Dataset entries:
◇ ◇ ◇ ◇ ◇
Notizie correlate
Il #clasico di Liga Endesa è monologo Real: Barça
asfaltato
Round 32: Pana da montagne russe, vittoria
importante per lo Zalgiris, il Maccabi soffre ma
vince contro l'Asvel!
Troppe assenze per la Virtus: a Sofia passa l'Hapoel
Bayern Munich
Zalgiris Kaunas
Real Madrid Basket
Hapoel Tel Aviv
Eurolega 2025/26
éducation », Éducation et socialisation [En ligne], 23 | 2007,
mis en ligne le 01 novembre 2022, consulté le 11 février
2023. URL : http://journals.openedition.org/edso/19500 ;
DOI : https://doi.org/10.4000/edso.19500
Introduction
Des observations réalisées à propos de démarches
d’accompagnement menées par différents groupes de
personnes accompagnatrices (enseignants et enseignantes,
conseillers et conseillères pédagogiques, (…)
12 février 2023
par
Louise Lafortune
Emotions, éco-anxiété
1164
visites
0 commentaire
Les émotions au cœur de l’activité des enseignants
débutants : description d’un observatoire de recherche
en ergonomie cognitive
◇ ◇ ◇ ◇ ◇
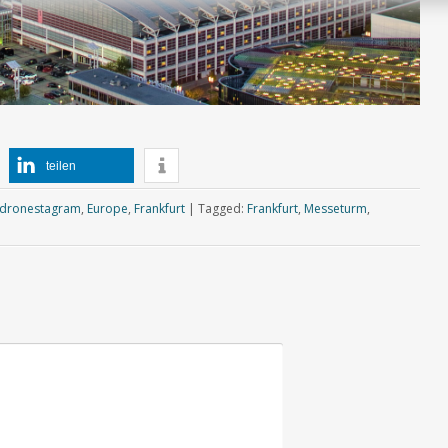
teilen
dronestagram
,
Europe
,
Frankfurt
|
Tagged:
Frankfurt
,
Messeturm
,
◇ ◇ ◇ ◇ ◇
**What you should do:** In your answer, include only the lines above starting at the line that holds "mis en ligne" and ending at the line that holds "0 commentaire", copied exactly.

**Answer for this exercise:**
mis en ligne le 01 novembre 2022, consulté le 11 février
2023. URL : http://journals.openedition.org/edso/19500 ;
DOI : https://doi.org/10.4000/edso.19500
Introduction
Des observations réalisées à propos de démarches
d’accompagnement menées par différents groupes de
personnes accompagnatrices (enseignants et enseignantes,
conseillers et conseillères pédagogiques, (…)
12 février 2023
par
Louise Lafortune
Emotions, éco-anxiété
1164
visites
0 commentaire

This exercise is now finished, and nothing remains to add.